> [What the exercise asks]: Locate the line containing "Stilguide (126, 2361)" in the material below. Copy that line and all following lines through the end exactly, omitting any pictures.

◆ ◆ ◆ ◆ ◆ ◆ ◆

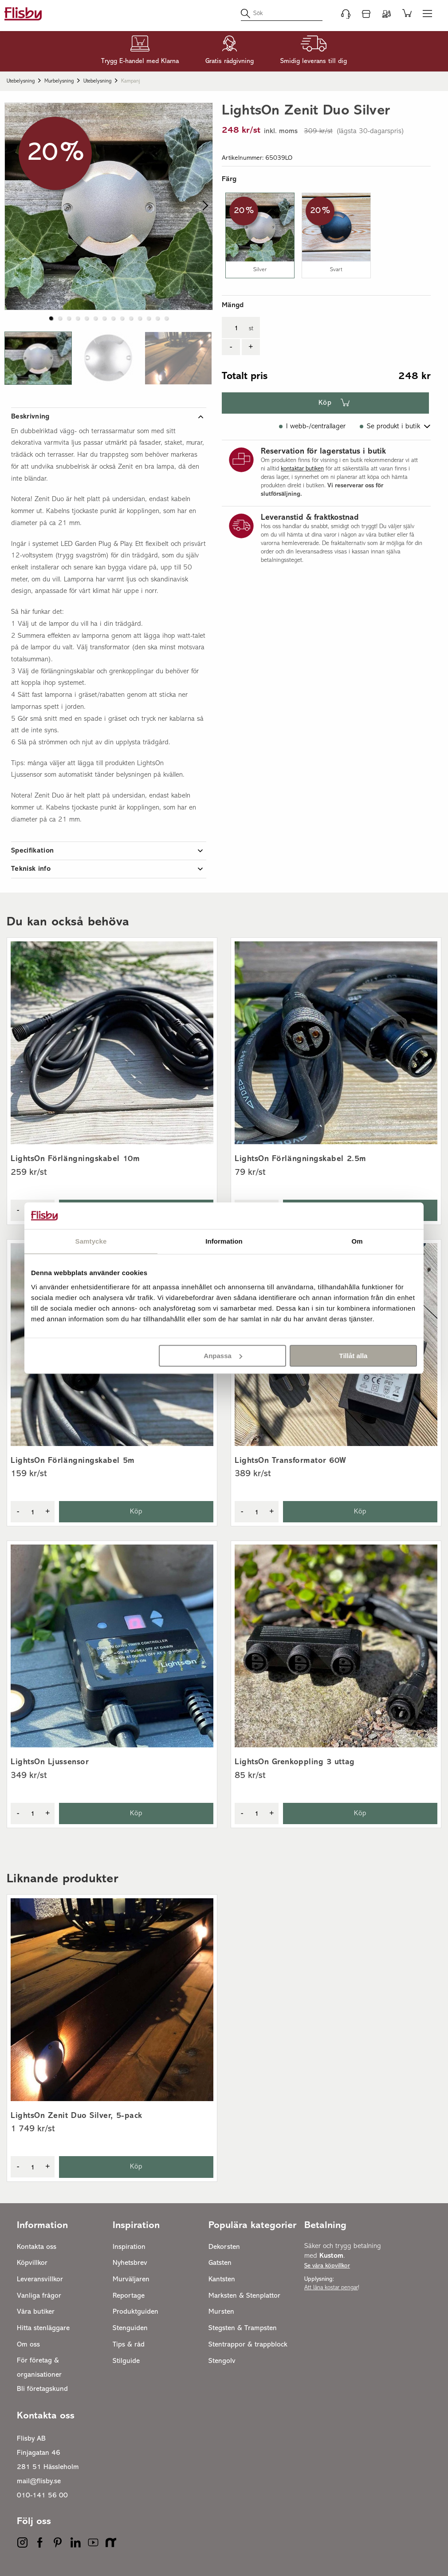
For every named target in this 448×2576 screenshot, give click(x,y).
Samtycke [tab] (91, 1241)
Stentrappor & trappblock (247, 2344)
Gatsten (220, 2263)
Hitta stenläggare (43, 2328)
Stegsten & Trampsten (242, 2328)
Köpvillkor (32, 2263)
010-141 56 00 (42, 2495)
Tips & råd (129, 2344)
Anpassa (223, 1355)
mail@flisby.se (39, 2481)
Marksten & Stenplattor (244, 2295)
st (251, 328)
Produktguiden (135, 2311)
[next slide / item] (203, 206)
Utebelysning (21, 81)
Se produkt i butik (393, 426)
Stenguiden (130, 2328)
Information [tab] (224, 1241)
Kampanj (130, 81)
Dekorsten (224, 2247)
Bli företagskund (42, 2389)
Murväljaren (131, 2279)
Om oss (28, 2344)
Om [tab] (356, 1241)
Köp (325, 403)
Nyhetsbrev (130, 2263)
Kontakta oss (36, 2247)
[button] (38, 358)
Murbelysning (59, 81)
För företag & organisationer (39, 2367)
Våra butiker (36, 2311)
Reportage (129, 2295)
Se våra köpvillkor (327, 2266)
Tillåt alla (353, 1355)
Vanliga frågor (39, 2295)
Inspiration (129, 2247)
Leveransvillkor (40, 2279)
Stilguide (126, 2361)
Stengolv (222, 2361)
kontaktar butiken (302, 469)
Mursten (221, 2311)
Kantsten (221, 2279)
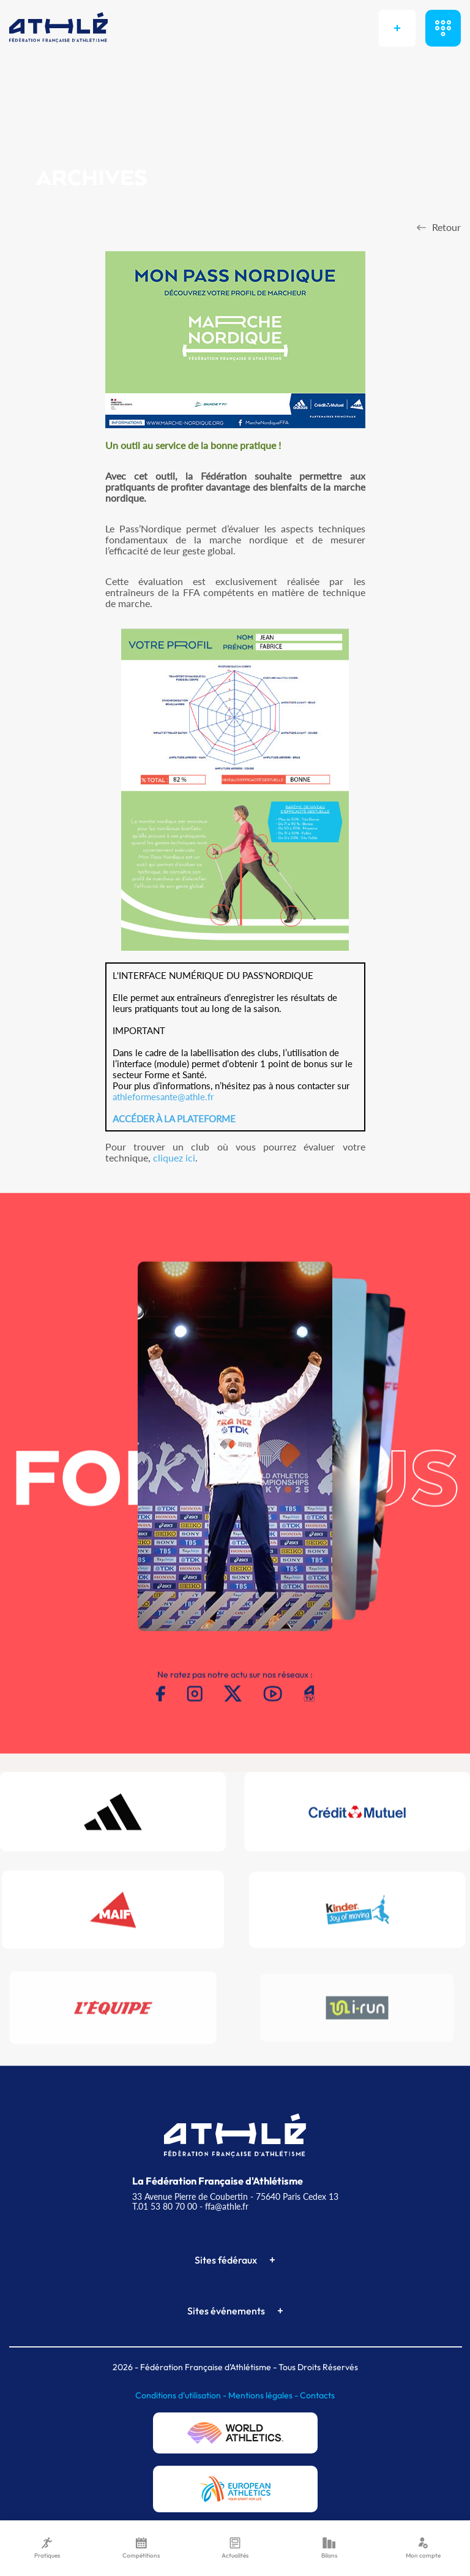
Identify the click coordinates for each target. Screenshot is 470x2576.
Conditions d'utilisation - (181, 2395)
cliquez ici (174, 1157)
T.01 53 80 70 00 (164, 2206)
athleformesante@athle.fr (163, 1096)
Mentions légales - (264, 2395)
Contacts (317, 2395)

◆ ◆ ◆ ◆ ◆ ◆ ◆

> [Reply to the exercise]:
Stilguide (126, 2361)
Stengolv (222, 2361)
kontaktar butiken (302, 469)
Mursten (221, 2311)
Kantsten (221, 2279)
Identify the click coordinates for each target. Screenshot is 470x2576.
Conditions d'utilisation - (181, 2395)
cliquez ici (174, 1157)
T.01 53 80 70 00 (164, 2206)
athleformesante@athle.fr (163, 1096)
Mentions légales - (264, 2395)
Contacts (317, 2395)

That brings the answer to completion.